The US says its special forces have
killed a senior Islamic State (IS) member and captured his wife in a
rare ground raid in eastern Syria.
Abu Sayyaf helped direct oil, gas and financial operations for IS, as well as holding a military role, said a US Department of Defense statement.
It said forces tried to capture him, but he was killed after engaging them.
It is the first time the US is known to have carried out a ground operation to attack IS within Syria.
The operation was authorised by President Barack Obama and was carried out by forces based in Iraq.
US
officials said Abu Sayyaf was Tunisian, with one official telling CNN
he was the chief financial officer "of all of [IS]" and that the US had
seized "reams of data on how ISIS operates, communicates and earns its
money".
On Arabic social media, however, Abu Sayyaf was not being spoken of as a known public figure.
Oil and gas have been an important source of revenue for IS, which gained swathes of territory in Syria and Iraq last year.
On Saturday, the group took control of the northern part of the
ancient Syrian city of Palmyra, which it has been advancing on for three
days, according to the Syrian Observatory for Human Rights - a UK-based
network that uses activists within Syria.
In other developments
More civilians were killed in Syrian government air raids in Idlib province, the Observatory reported
Turkey said it had shot down a Syrian
helicopter after it crossed into Turkish airspace, though Syrian state
media indicated that the aircraft was a drone.
The US said the operation in Syria was conducted "with the full
consent of Iraqi authorities", though it did not inform the Syrian
government in advance.
"We have warned [President Bashar
al-Assad's] regime not to interfere with our ongoing efforts against
[IS] inside of Syria," said National Security Council spokeswoman
Bernadette Meehan, adding that "the Assad regime is not and cannot be a
partner in the fight" against IS.
Analysis: Rajini Vaidyanathan, BBC News, Washington
This
was a rare, publicly announced operation for US special forces. In
Iraq, the US is working with the government, but in Syria, where it
isn't, these kind of operations are riskier.
For months now, coalition forces have been targeting IS militants
from the air - but the decision to send forces on the ground had already
been outlined by President Obama in a resolution to Congress. In
February he said they would be used "if we had actionable intelligence
about a gathering of [IS] leaders, and our partners didn't have the
capacity to get them".
The US has been criticised for not doing
enough to contain IS, and the scalp of Abu Sayyaf is being hailed as a
key victory. But taking out targets this way will lead to accusations of
mission creep - even if President Obama stressed to Congress that using
special forces didn't amount to another ground war, and that in the
fight against IS flexibility was key.

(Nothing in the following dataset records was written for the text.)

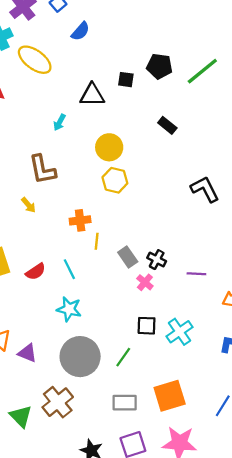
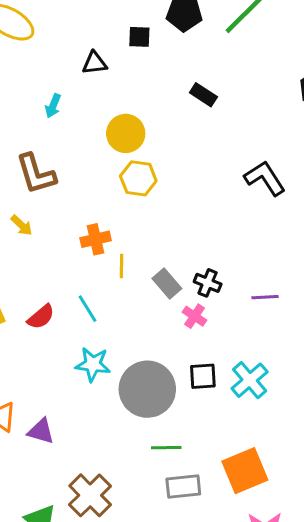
black triangle: (92, 95) -> (95, 63), size x0.7
gray circle: (80, 357) -> (147, 389), moved
green line: (123, 357) -> (166, 448), moved, turned 60

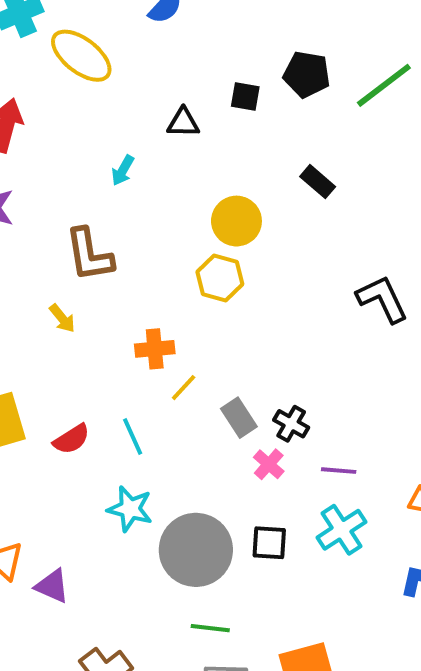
yellow circle: (126, 133) -> (236, 221), moved
yellow line: (122, 266) -> (184, 388), turned 35
purple line: (265, 297) -> (339, 471), moved
cyan cross: (250, 380) -> (341, 530), moved

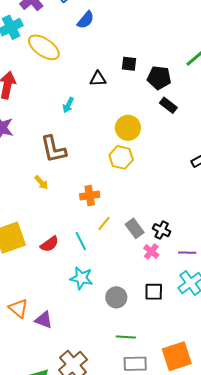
black pentagon: (307, 74) -> (159, 78), moved
yellow line: (184, 388) -> (104, 223), moved
gray circle: (196, 550) -> (116, 297), size x0.6

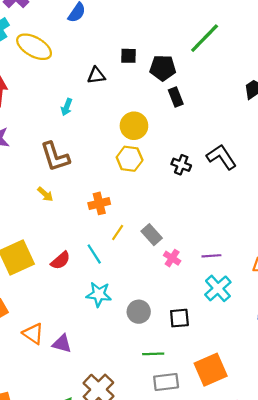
black rectangle: (168, 105) -> (176, 97), turned 36
black cross: (162, 230) -> (181, 165), moved
black square: (154, 292) -> (179, 318), moved

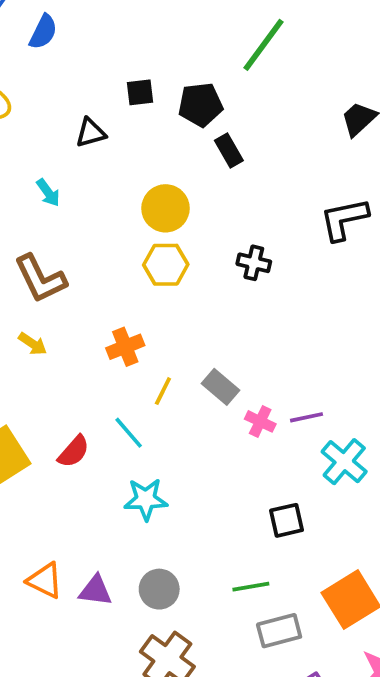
cyan arrow: (67, 107) -> (48, 193), turned -49
black L-shape: (221, 157) -> (344, 219), moved, turned -60
purple line: (211, 256) -> (306, 417), moved
gray circle: (139, 312) -> (159, 589), moved

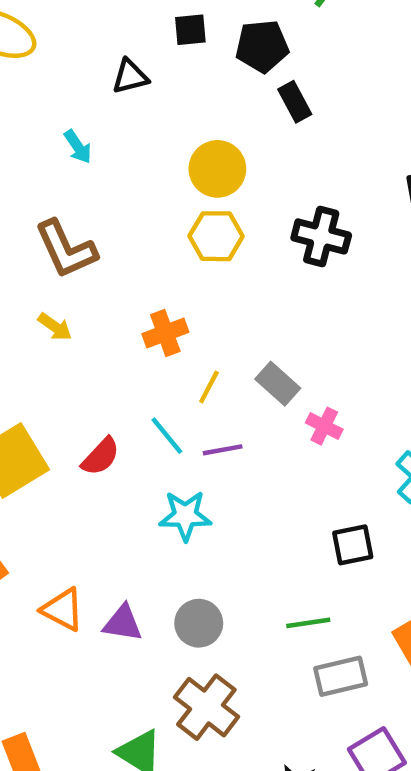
black cross: (254, 263) -> (321, 236), size x1.4
purple line: (306, 417) -> (223, 450), moved

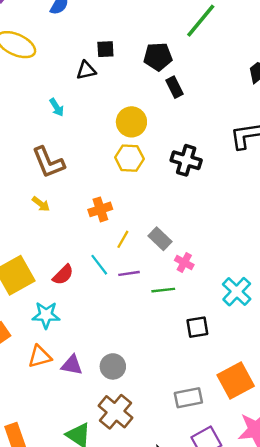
black square: (190, 30) -> (105, 49), moved
cyan star: (185, 516) -> (46, 315), moved
orange triangle: (63, 610) -> (40, 357), turned -45
green line: (308, 623) -> (163, 290), moved

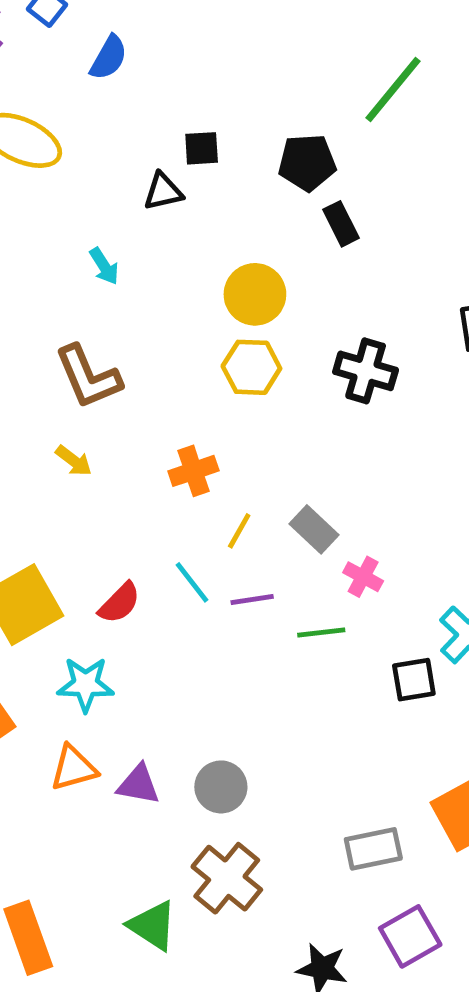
black square: (197, 327) -> (414, 680), moved

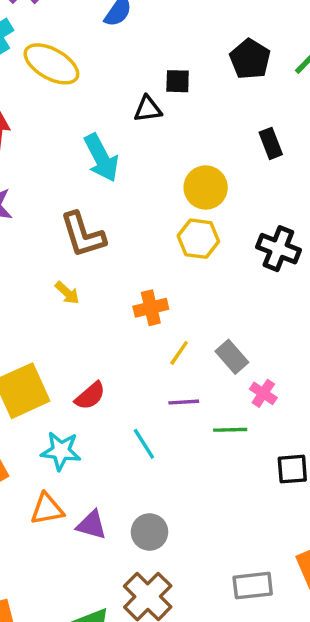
black pentagon: (307, 162) -> (250, 59), moved, turned 30
cyan arrow: (104, 266) -> (101, 158), size x1.8
cyan line: (192, 582) -> (144, 444), moved

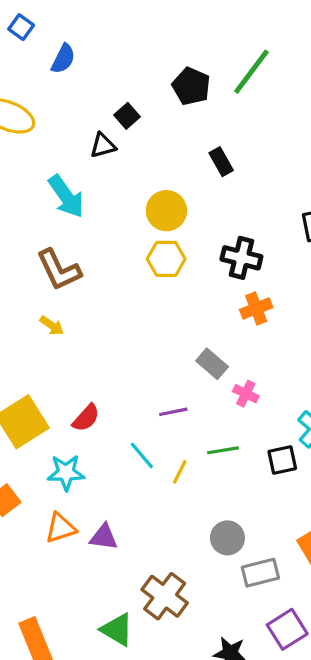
black square: (178, 81) -> (127, 116), turned -35
orange cross: (151, 308) -> (256, 308), moved
yellow line: (179, 353) -> (180, 472), moved
green line: (230, 430) -> (223, 450), moved
gray circle: (149, 532) -> (227, 538), moved

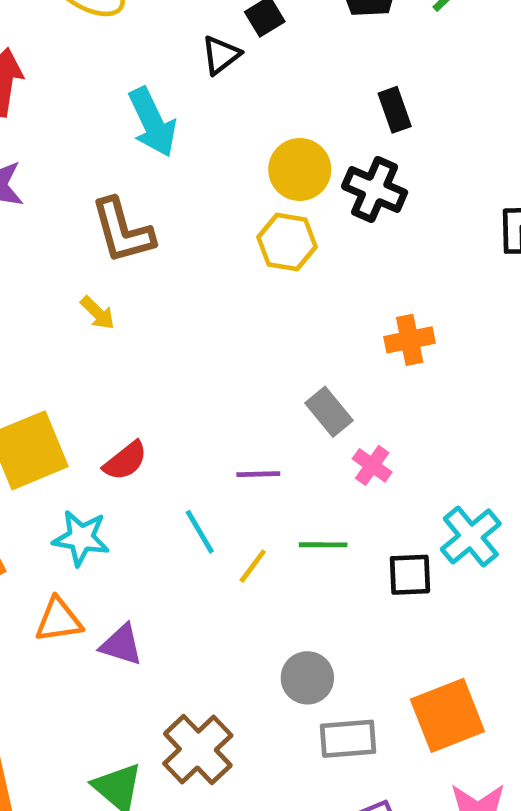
black triangle: (103, 145) -> (221, 55), turned -32
black cross: (241, 258) -> (375, 189), moved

The
Pentagon said Abu Sayyaf's wife, Umm Sayyaf, is suspected of being an
IS member and of being complicit in the enslavement of a young Yazidi
woman who was rescued in the raid.
It said it believed at least 12
militants had been killed at the scene, that there was hand-to-hand
fighting and that militants had tried to use women and children as
shields.
Umm Sayyaf has been taken into military detention in Iraq.
One
source with contacts in Deir al-Zour told the BBC that the operation
lasted for about 30 minutes around dawn in the residential quarters of
the al-Omar oil field, which houses about 500 families of IS fighters.
The bodies of 13 IS militants, as well as many more who were injured, were later brought to the town of al-Mayadeen, he said.
Syrian state media reported earlier on Saturday that government
forces had killed at least 40 IS fighters, including a man they
described as IS's "oil minister", in an attack in Deir al-Zour province
on the country's largest oil field.
The Syrian Observatory said the report was incorrectly taking credit for the US raid.
In
Iraq on Saturday, IS militants tightened their grip over the centre of
the city of Ramadi but reportedly withdrew from a key government
compound they had seized a day earlier.
Neither IS nor its
supporters on social media were commenting publicly on the raid against
Abu Sayyaf, with Twitter posts focussing instead on Ramadi.
The
US has been carrying out air strikes against IS in Iraq and Syria since
August last year. Shortly after they began, the Pentagon said there had
been a failed raid in Syria to free American hostages - the only other
ground operation inside the country it has acknowledged.